Let $f(x)=\left\{\begin{array}{cc}(x-1) \sin \left(\frac{1}{x-1}\right), & \text { if } x \neq 1 \\ 0, & \text { if } x=1\end{array}\right.$ Then, which one of the following is true?

f is differentiable at x = 0 but not at x = 1

We observe that

$\lim\limits_{x \rightarrow 1} \frac{f(x)-f(1)}{x-1}$

$=\lim\limits_{x \rightarrow 1} \frac{(x-1) \sin \left(\frac{1}{x-1}\right)}{x-1}=\lim\limits_{x \rightarrow 1} \sin \left(\frac{1}{x-1}\right)$

= An oscillating number between -1 and 1.

∴  $\lim\limits_{x \rightarrow 1} \frac{f(x)-f(1)}{x-1}$ does not exist.
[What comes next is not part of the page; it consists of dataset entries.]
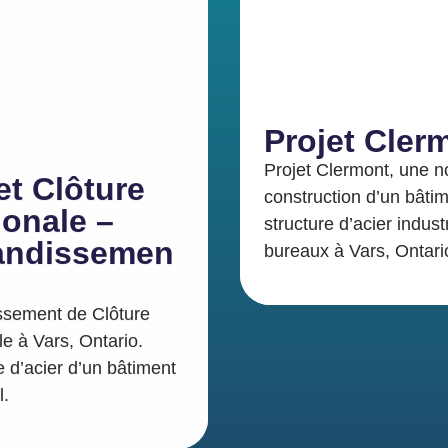
Projet Cler
Projet Clermont, une n
et Clôture
construction d’un bâti
onale –
structure d’acier industr
andissemen
bureaux à Vars, Ontari
ssement de Clôture
e à Vars, Ontario.
e d’acier d’un bâtiment
l.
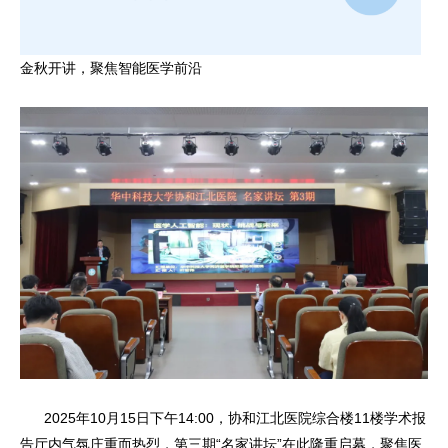
金秋开讲，聚焦智能医学前沿
2025年10月15日下午14:00，协和江北医院综合楼11楼学术报
告厅内气氛庄重而热烈，第三期“名家讲坛”在此隆重启幕，聚焦医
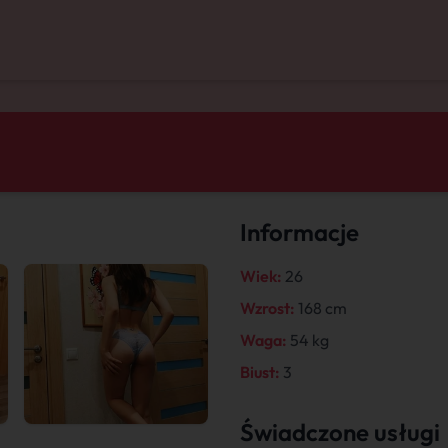
Informacje
Wiek:
26
Wzrost:
168 cm
Waga:
54 kg
Biust:
3
Świadczone usługi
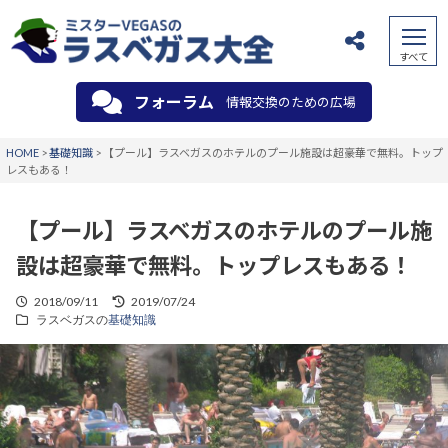
フォーラム
情報交換のための広場
HOME
>
基礎知識
>
【プール】ラスベガスのホテルのプール施設は超豪華で無料。トップ
レスもある！
【プール】ラスベガスのホテルのプール施
設は超豪華で無料。トップレスもある！
2018/09/11
2019/07/24
ラスベガスの
基礎知識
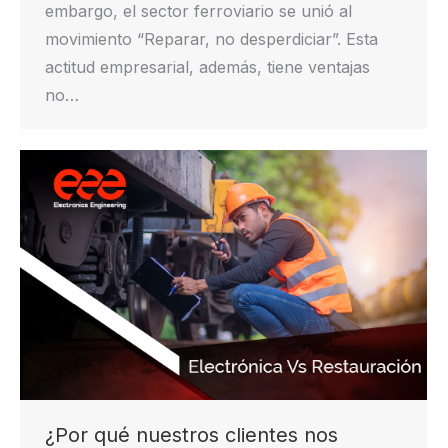
embargo, el sector ferroviario se unió al
movimiento “Reparar, no desperdiciar”. Esta
actitud empresarial, además, tiene ventajas
no…
¿Por qué nuestros clientes nos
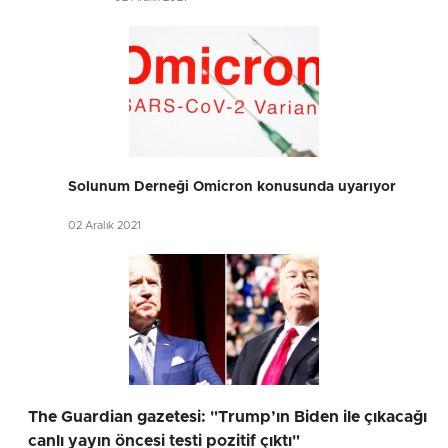
Solunum Derneği Omicron konusunda uyarıyor
02 Aralık 2021
The Guardian gazetesi: "Trump’ın Biden ile çıkacağı
canlı yayın öncesi testi pozitif çıktı"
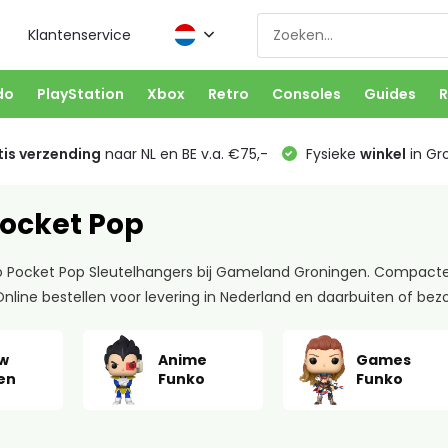
Klantenservice
do
PlayStation
Xbox
Retro
Consoles
Guides
R
is verzending
naar NL en BE v.a. €75,-
Fysieke
winkel
in Gr
ocket Pop
 Pocket Pop Sleutelhangers bij Gameland Groningen. Compacte F
nline bestellen voor levering in Nederland en daarbuiten of bez
w
Anime
Games
en
Funko
Funko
⇒ f(x) is not differentiable at x = 1.

and, $\lim\limits_{x \rightarrow 0} \frac{f(x)-f(0)}{x-0}$

$=\lim\limits_{x \rightarrow 0} \frac{(x-1) \sin \left(\frac{1}{x-1}\right)-\sin 1}{x}$

$= \lim\limits_{x \rightarrow 0} \frac{x \sin \left(\frac{1}{x-1}\right)}{x}-\lim\limits_{x \rightarrow 0} \frac{\sin \left(\frac{1}{x-1}\right)+\sin 1}{x}$

$= -\sin 1-\lim\limits_{x \rightarrow 0} \frac{2 \sin \frac{x}{2(x-1)} \cos \left\{\frac{2-x}{2(x-1)}\right\}}{\left\{\frac{x}{2(x-1)}\right\} 2(x-1)}$

= - sin 1 + cos 1

⇒ f(x) is differentiable at x = 0.